93 In my opinion, Fry J's judgment in Re Symons is a correct statement of the modern law with respect to the 'pleading' requirement for an order for an account of administration. Even though Fry J relies on cases ( Job v Job , Mayer v Murray and Barber v Mackrell ) in which accounting for administration on the basis of wilful default did not strictly arise, his statements of principle were accepted by Stirling J in Re Barclay , [1899] 1 Ch at 681 (although, as Kennedy J pointed out in Gava v Grljusich (at paragraph 34) that case did not concern a claim for wilful default). There is some support for Fry J's approach, in a different but analogous context, in Wilkinson v Feldworth at 696-7.

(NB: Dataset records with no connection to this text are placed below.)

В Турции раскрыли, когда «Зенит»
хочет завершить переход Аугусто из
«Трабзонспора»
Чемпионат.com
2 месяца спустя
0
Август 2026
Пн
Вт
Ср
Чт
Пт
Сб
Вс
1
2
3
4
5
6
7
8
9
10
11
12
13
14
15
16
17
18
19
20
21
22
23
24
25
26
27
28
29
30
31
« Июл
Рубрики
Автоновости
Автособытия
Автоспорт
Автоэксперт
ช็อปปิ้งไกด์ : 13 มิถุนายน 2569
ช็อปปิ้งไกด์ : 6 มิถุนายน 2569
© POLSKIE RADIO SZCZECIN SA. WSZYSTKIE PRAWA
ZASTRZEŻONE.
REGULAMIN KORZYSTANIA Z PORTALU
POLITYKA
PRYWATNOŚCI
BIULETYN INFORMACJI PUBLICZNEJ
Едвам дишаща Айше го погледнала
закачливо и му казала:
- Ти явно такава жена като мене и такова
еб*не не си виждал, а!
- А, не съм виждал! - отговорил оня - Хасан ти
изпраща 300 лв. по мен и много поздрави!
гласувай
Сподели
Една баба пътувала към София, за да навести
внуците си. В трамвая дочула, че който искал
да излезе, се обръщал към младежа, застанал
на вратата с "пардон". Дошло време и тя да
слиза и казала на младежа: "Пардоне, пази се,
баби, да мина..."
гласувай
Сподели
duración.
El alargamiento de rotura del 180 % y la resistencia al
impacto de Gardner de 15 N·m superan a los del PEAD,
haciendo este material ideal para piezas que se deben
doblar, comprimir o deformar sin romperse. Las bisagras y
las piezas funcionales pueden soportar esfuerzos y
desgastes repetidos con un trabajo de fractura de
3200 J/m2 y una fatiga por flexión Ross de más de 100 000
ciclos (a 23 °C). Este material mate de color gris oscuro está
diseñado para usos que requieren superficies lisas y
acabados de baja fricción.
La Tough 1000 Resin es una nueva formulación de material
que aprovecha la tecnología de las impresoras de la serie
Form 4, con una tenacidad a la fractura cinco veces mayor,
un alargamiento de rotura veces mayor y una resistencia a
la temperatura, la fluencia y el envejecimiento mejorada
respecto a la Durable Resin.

94 In the present case, applying the reasoning of Fry J, I regard it as sufficient that the statement of claim alleges numerous specific breaches of trust, some of an inherently serious character, ranging over the whole administration of the trust by AMH and its directors, which would undoubtedly amount to wilful defaults if proved. This is true even though the statement of claim does not assert in respect of any of them that the breach amounts to 'wilful default'. The plaintiff's affidavits depose to numerous breaches of trust of the same character. It is not necessary for the prayers for relief to contain an explicit request for accounts on the footing of wilful default. In Re Symons there was no such request.
95 Fry J took the view that accounts on the basis of wilful default could be ordered at any stage in the pleadings, provided that wilful default was adequately charged in the pleadings and there was evidence of it. It would be just as unsatisfactory if the Court was precluded from responding to evidence of wilful default, vigorously contested, simply because the evidence has emerged from a process of receivership after the final hearing, as it would be if the Court were prevented from doing so because the evidence of wilful default arose during the taking of accounts after judgment.
96 Given these conclusions, it is strictly unnecessary for the plaintiff to seek to amend the statement of claim to seek an accounting on the basis of wilful default. However such an amendment may assist to clarify the position and so on balance, I am prepared to make the order sought by the plaintiff for leave to amend.